- _AIM OF THE EXERCISE_: For the records below, tally the lines that include the word "damage" and report the number alone.

- _RECORD EXCERPTS_:
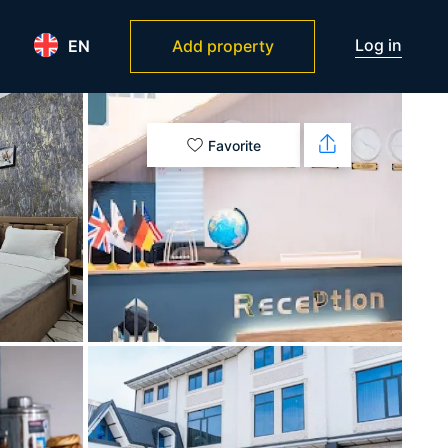
Log in
EN
Add property
Favorite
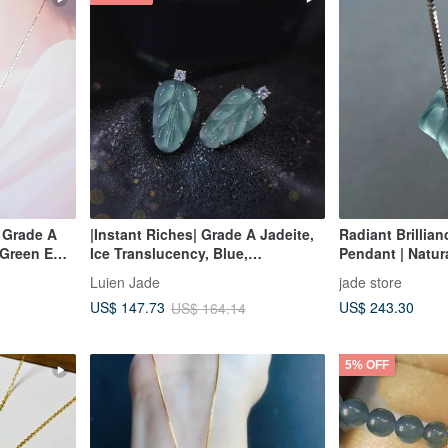
| Grade A
|Instant Riches| Grade A Jadeite,
Radiant Brillian
 Green Egg
Ice Translucency, Blue,
Pendant | Natu
ilver
Luminescent, Large Leaf Design,
Jadeite
Luien Jade
jade store
15.7mm, 18K Gold Plated Sterling
US$ 243.30
US$ 147.73
US$ 164.14
Silver Minimalist Earrings
5% OFF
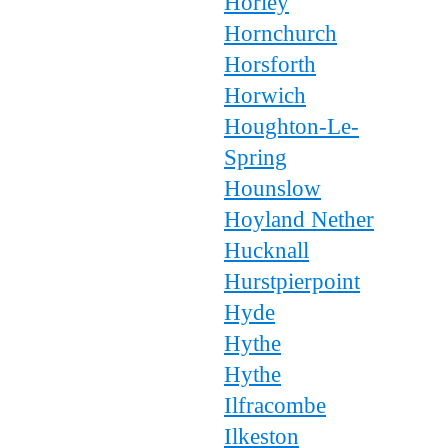
Horley
Hornchurch
Horsforth
Horwich
Houghton-Le-
Spring
Hounslow
Hoyland Nether
Hucknall
Hurstpierpoint
Hyde
Hythe
Hythe
Ilfracombe
Ilkeston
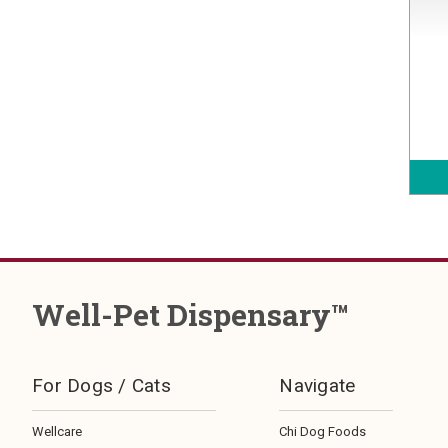
Well-Pet Dispensary™
For Dogs / Cats
Navigate
Wellcare
Chi Dog Foods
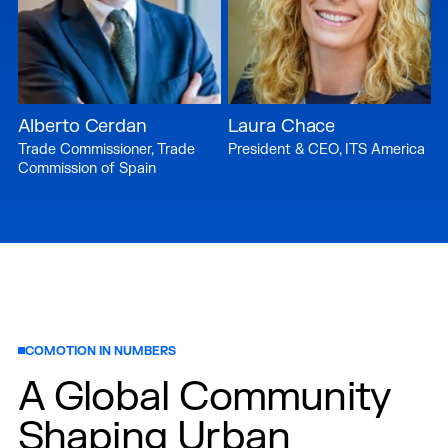
Alberto Cerdan
Laura Chace
Trade Commissioner, Trade
President & CEO, ITS America
Commission of Spain
COMOTION IN NUMBERS
A Global Community
Shaping Urban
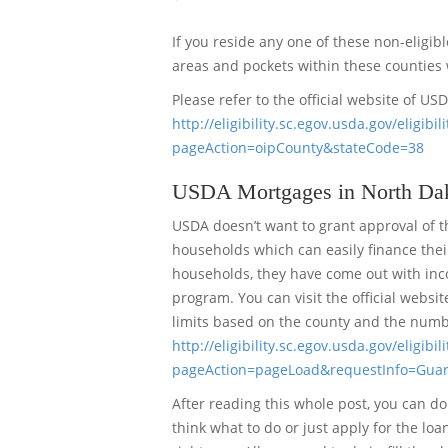
If you reside any one of these non-eligib
areas and pockets within these counties 
Please refer to the official website of US
http://eligibility.sc.egov.usda.gov/elig
pageAction=oipCounty&stateCode=38
USDA Mortgages in North Dak
USDA doesn’t want to grant approval of t
households which can easily finance their
households, they have come out with inco
program. You can visit the official websi
limits based on the county and the numb
http://eligibility.sc.egov.usda.gov/eligib
pageAction=pageLoad&requestInfo=Gua
After reading this whole post, you can do 
think what to do or just apply for the lo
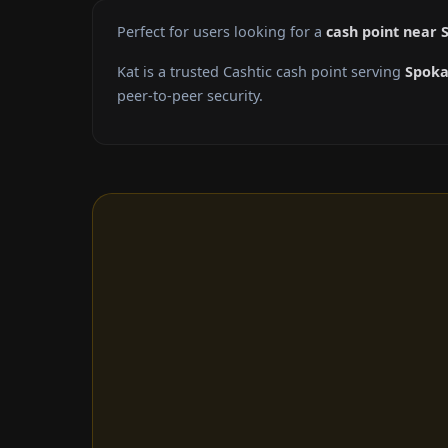
Perfect for users looking for a
cash point near
Kat is a trusted Cashtic cash point serving
Spok
peer-to-peer security.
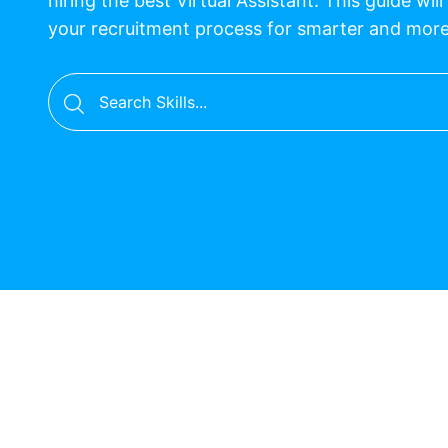
hiring the best Virtual Assistant. This guide wil
your recruitment process for smarter and mor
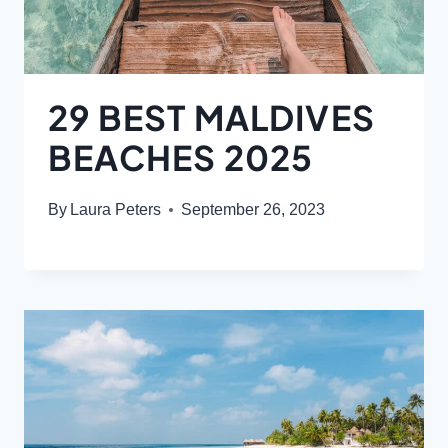
29 BEST MALDIVES
BEACHES 2025
By
Laura Peters
September 26, 2023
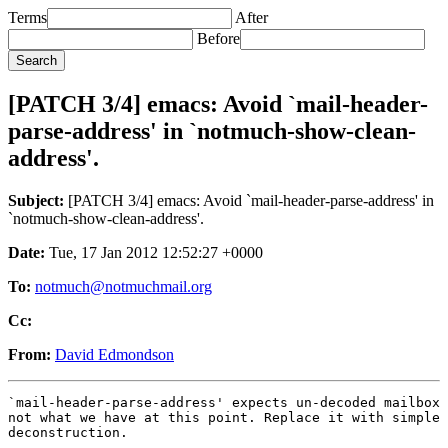
Terms
After
Before
[PATCH 3/4] emacs: Avoid `mail-header-
parse-address' in `notmuch-show-clean-
address'.
Subject:
[PATCH 3/4] emacs: Avoid `mail-header-parse-address' in
`notmuch-show-clean-address'.
Date:
Tue, 17 Jan 2012 12:52:27 +0000
To:
notmuch@notmuchmail.org
Cc:
From:
David Edmondson
`mail-header-parse-address' expects un-decoded mailbox 
not what we have at this point. Replace it with simple 
deconstruction.

---
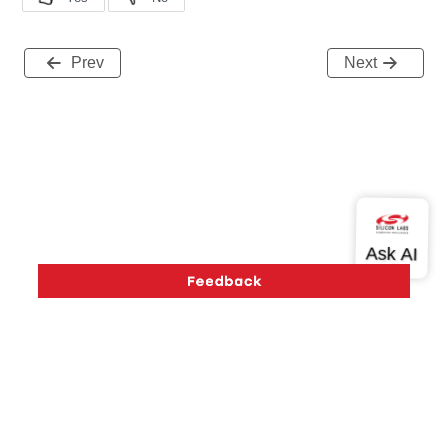
Prev
Next
Version History
Support
About Us
Community
Contact Us
Privacy and Terms
Site Feedback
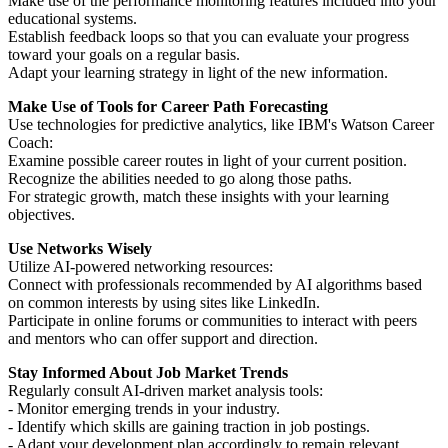
Make use of the performance monitoring features included into your
educational systems.
Establish feedback loops so that you can evaluate your progress
toward your goals on a regular basis.
Adapt your learning strategy in light of the new information.
Make Use of Tools for Career Path Forecasting
Use technologies for predictive analytics, like IBM's Watson Career
Coach:
Examine possible career routes in light of your current position.
Recognize the abilities needed to go along those paths.
For strategic growth, match these insights with your learning
objectives.
Use Networks Wisely
Utilize AI-powered networking resources:
Connect with professionals recommended by AI algorithms based
on common interests by using sites like LinkedIn.
Participate in online forums or communities to interact with peers
and mentors who can offer support and direction.
Stay Informed About Job Market Trends
Regularly consult AI-driven market analysis tools:
- Monitor emerging trends in your industry.
- Identify which skills are gaining traction in job postings.
- Adapt your development plan accordingly to remain relevant.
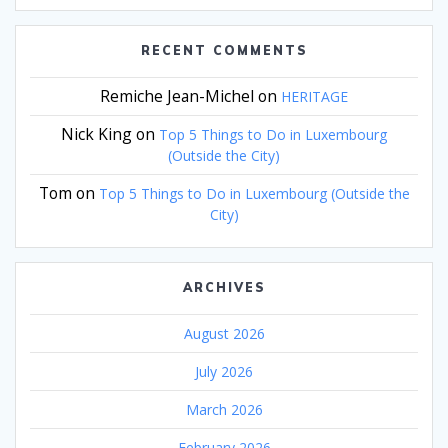
RECENT COMMENTS
Remiche Jean-Michel
on
HERITAGE
Nick King
on
Top 5 Things to Do in Luxembourg
(Outside the City)
Tom
on
Top 5 Things to Do in Luxembourg (Outside the
City)
ARCHIVES
August 2026
July 2026
March 2026
February 2026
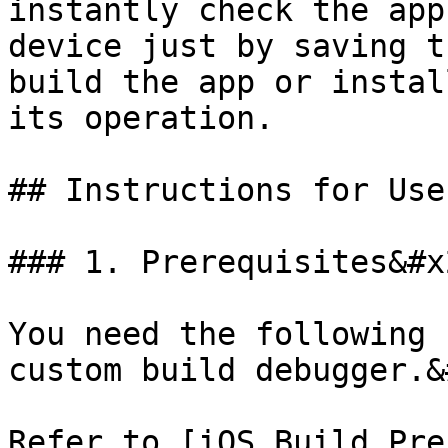
instantly check the app
device just by saving t
build the app or instal
its operation.

## Instructions for Use

### 1. Prerequisites&#x2
You need the following 
custom build debugger.&
Refer to [iOS Build Pre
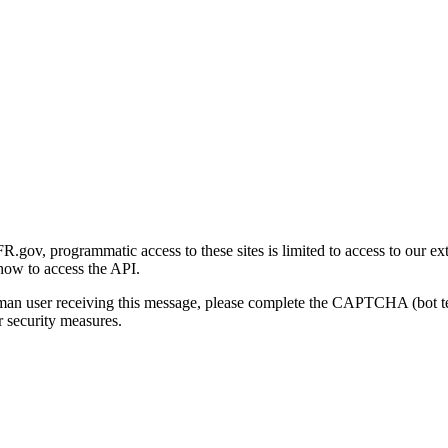
gov, programmatic access to these sites is limited to access to our ex
how to access the API.
human user receiving this message, please complete the CAPTCHA (bot t
 security measures.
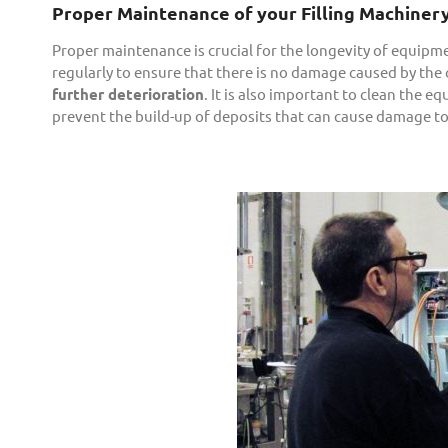
Proper Maintenance of your Filling Machiner
Proper maintenance is crucial for the longevity of equip
regularly to ensure that there is no damage caused by the 
further deterioration
. It is also important to clean the e
prevent the build-up of deposits that can cause damage t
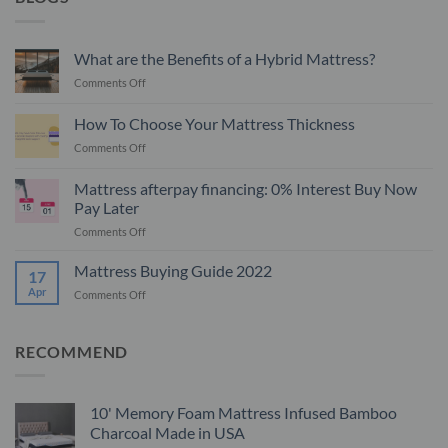
What are the Benefits of a Hybrid Mattress?
on
Comments Off
What
are
How To Choose Your Mattress Thickness
the
on
Comments Off
Benefits
How
of
To
a
Mattress afterpay financing: 0% Interest Buy Now
Choose
Hybrid
Pay Later
Your
Mattress?
on
Comments Off
Mattress
Mattress
Thickness
afterpay
Mattress Buying Guide 2022
17
financing:
Apr
on
Comments Off
0%
Mattress
Interest
Buying
Buy
Guide
RECOMMEND
Now
2022
Pay
Later
10' Memory Foam Mattress Infused Bamboo
Charcoal Made in USA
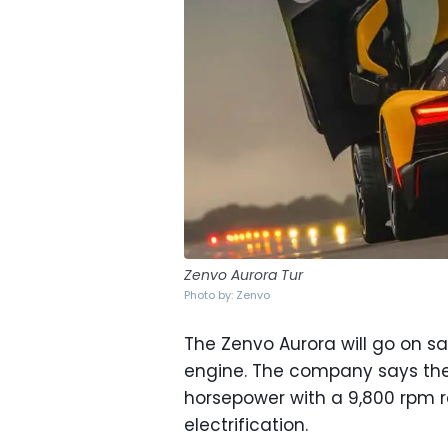
Zenvo Aurora Tur
Photo by: Zenvo
The Zenvo Aurora will go on sa
engine. The company says the 
horsepower with a 9,800 rpm r
electrification.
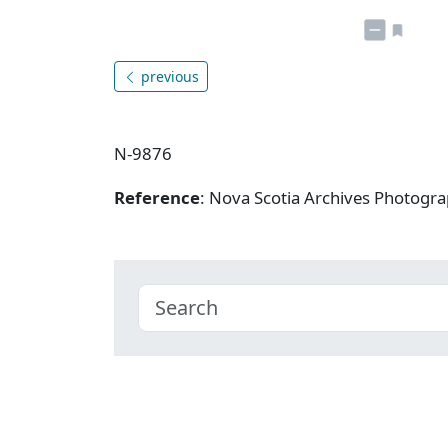
previous
N-9876
Reference
: Nova Scotia Archives Photogra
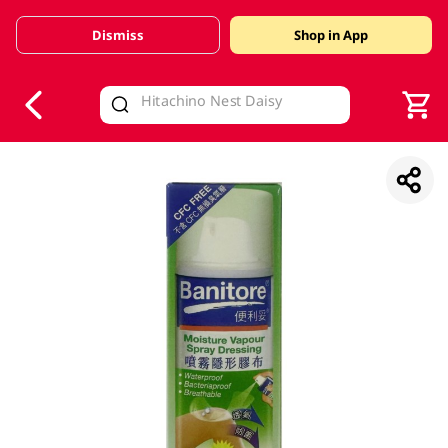
Dismiss
Shop in App
V
alid Until 30 June 2026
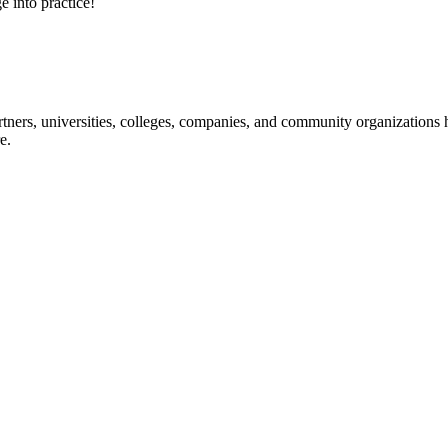
e into practice!
ners, universities, colleges, companies, and community organizations ha
e.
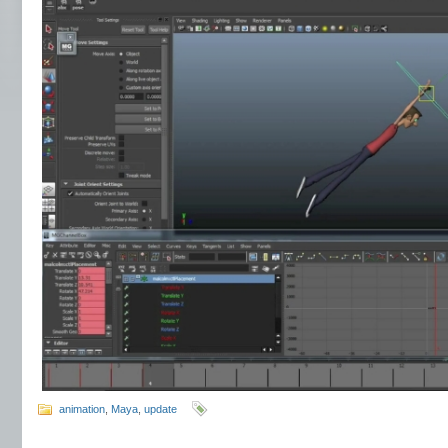
animation
,
Maya
,
update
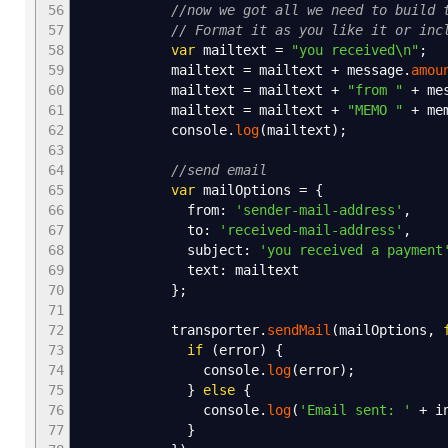
56
//now we got all we need to build 
57
// Format it as you like it or inc
58
var
mailtext
=
"you received
\n
"
;
59
mailtext
=
mailtext
+
message.
amou
60
mailtext
=
mailtext
+
"from "
+
mes
61
mailtext
=
mailtext
+
"MEMO "
+
me
62
console.
log
(
mailtext
)
;
63
64
//send email
65
var
mailOptions
=
{
66
from
:
'sender-mail-address'
,
67
to
:
'received-mail-address'
,
68
subject
:
'you received a payment
69
text
:
mailtext
70
}
;
71
72
transporter.
sendMail
(
mailOptions
,
73
if
(
error
)
{
74
console.
log
(
error
)
;
75
}
else
{
76
console.
log
(
'Email sent: '
+
in
77
}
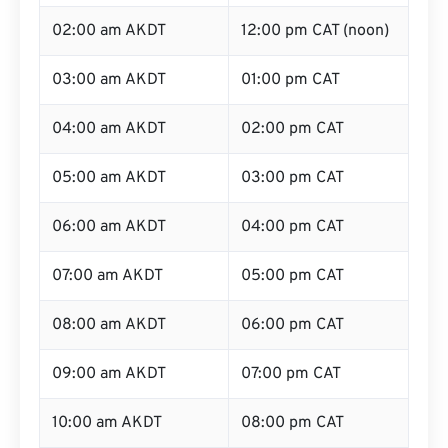
02:00 am AKDT
12:00 pm CAT (noon)
03:00 am AKDT
01:00 pm CAT
04:00 am AKDT
02:00 pm CAT
05:00 am AKDT
03:00 pm CAT
06:00 am AKDT
04:00 pm CAT
07:00 am AKDT
05:00 pm CAT
08:00 am AKDT
06:00 pm CAT
09:00 am AKDT
07:00 pm CAT
10:00 am AKDT
08:00 pm CAT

- _ANSWER BOX_: 2